Les évangéliques poussent cela plus loin : la prédication doit être “existentielle”, touchant le cœur. Comme le disait Billy Graham : “Une prédication sans conversion est comme un feu sans chaleur.” Pourtant, le risque est grand : quand la prédication devient performance, quand le prédicateur est une star, quand l’émotion remplace la vérité.
Martin Luther: « Laisser agir Dieu et sa parole, le cœurs des hommes…
La citation que vous évoquez de Martin Luther s’inscrit dans sa théologie centrale de la justification par la grâce seule (sola gratia) et de l’autorité exclusive de l’Écriture (sola Scriptura).

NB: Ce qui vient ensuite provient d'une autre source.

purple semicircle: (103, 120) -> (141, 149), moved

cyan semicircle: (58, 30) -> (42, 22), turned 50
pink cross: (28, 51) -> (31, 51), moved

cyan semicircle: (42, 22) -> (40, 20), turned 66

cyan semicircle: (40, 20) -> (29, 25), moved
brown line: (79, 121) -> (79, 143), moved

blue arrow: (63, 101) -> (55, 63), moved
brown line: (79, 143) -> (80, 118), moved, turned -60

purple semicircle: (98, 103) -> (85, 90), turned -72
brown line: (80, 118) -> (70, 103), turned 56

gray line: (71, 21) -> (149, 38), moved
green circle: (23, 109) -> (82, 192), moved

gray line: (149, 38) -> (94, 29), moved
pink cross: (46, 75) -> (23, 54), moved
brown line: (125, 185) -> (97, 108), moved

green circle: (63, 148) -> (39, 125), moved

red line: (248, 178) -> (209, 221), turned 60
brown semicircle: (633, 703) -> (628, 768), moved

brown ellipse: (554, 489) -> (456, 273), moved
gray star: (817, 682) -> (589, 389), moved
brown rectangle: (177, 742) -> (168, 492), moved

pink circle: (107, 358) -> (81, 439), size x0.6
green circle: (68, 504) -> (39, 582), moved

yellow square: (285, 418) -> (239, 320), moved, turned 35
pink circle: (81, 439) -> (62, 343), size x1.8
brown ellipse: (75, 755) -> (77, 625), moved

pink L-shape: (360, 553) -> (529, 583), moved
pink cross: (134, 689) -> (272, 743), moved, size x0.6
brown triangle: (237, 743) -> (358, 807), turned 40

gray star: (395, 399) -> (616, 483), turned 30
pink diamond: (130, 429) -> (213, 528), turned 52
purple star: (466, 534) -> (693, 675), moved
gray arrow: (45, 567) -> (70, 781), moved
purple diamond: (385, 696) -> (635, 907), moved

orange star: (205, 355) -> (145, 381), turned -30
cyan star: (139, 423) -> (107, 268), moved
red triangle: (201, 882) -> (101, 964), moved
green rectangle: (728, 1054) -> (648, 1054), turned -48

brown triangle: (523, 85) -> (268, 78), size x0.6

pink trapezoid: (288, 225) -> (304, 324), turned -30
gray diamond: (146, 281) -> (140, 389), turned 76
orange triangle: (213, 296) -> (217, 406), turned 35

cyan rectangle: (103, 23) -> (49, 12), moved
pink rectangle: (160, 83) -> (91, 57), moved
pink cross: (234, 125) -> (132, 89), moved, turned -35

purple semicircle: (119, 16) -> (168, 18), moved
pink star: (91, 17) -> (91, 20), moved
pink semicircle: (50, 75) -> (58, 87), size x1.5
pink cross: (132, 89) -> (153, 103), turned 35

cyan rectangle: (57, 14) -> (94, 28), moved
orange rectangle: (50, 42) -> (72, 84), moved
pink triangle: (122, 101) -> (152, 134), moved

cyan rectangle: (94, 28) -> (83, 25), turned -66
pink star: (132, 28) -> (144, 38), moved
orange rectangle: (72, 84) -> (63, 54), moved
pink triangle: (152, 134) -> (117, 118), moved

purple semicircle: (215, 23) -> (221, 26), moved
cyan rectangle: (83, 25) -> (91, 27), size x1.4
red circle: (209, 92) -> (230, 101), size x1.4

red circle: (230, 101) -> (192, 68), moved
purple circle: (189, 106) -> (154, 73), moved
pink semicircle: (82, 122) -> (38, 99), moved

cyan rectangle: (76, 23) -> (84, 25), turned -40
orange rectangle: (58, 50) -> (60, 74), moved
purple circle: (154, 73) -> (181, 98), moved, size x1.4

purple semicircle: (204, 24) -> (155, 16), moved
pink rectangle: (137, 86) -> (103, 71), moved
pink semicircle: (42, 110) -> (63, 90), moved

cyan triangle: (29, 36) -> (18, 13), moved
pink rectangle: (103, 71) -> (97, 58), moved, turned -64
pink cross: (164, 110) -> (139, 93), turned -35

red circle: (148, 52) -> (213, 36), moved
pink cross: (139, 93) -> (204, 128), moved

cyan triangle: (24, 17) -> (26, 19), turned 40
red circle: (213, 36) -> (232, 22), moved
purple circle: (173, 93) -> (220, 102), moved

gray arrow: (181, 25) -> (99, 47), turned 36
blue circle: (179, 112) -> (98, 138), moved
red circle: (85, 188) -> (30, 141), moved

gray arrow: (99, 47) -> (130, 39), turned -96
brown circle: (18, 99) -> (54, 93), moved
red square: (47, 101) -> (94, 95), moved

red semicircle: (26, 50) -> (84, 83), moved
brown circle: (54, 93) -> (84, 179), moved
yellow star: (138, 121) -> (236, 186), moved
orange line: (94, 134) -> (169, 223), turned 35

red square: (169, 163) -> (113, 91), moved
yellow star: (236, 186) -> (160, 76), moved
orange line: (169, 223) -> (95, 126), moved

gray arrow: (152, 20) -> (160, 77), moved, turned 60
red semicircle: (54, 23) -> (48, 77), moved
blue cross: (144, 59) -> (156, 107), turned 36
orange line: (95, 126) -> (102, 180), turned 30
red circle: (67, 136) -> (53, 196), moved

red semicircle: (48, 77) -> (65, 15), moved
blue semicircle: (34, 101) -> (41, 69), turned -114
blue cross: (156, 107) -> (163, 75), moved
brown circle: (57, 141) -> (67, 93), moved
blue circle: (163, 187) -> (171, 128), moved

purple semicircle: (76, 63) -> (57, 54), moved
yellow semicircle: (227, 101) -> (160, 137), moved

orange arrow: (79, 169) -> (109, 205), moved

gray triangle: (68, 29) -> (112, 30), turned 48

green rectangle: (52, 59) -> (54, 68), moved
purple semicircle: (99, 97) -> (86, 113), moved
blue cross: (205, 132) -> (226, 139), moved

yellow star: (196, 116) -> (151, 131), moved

“Laisser agir Dieu et sa parole, [et] le cœur des hommes…” Cette phrase résume deux piliers de la Réforme protestante :
- Passivité humaine face à la grâce : Luther insiste sur l’incapacité de l’homme à se sauver par ses œuvres (cf. Épître aux Romains 3:20-28). Le salut est un don divin, reçu par la foi, sans mérite humain.
- Puissance transformatrice de la Parole : La Bible, comme Verbum Dei (Parole de Dieu), agit directement sur les cœurs (cf. Hébreux 4:12). Luther rejetait l’idée que l’Église ou les traditions humaines puissent médiatiser cette relation.
- La Parole de Dieu est comme une épée : elle ne peut être maniée sans blesser ou tuer, mais elle guérit ceux qu’elle frappe. (Tischgespräche, ‘Coversation de Table’)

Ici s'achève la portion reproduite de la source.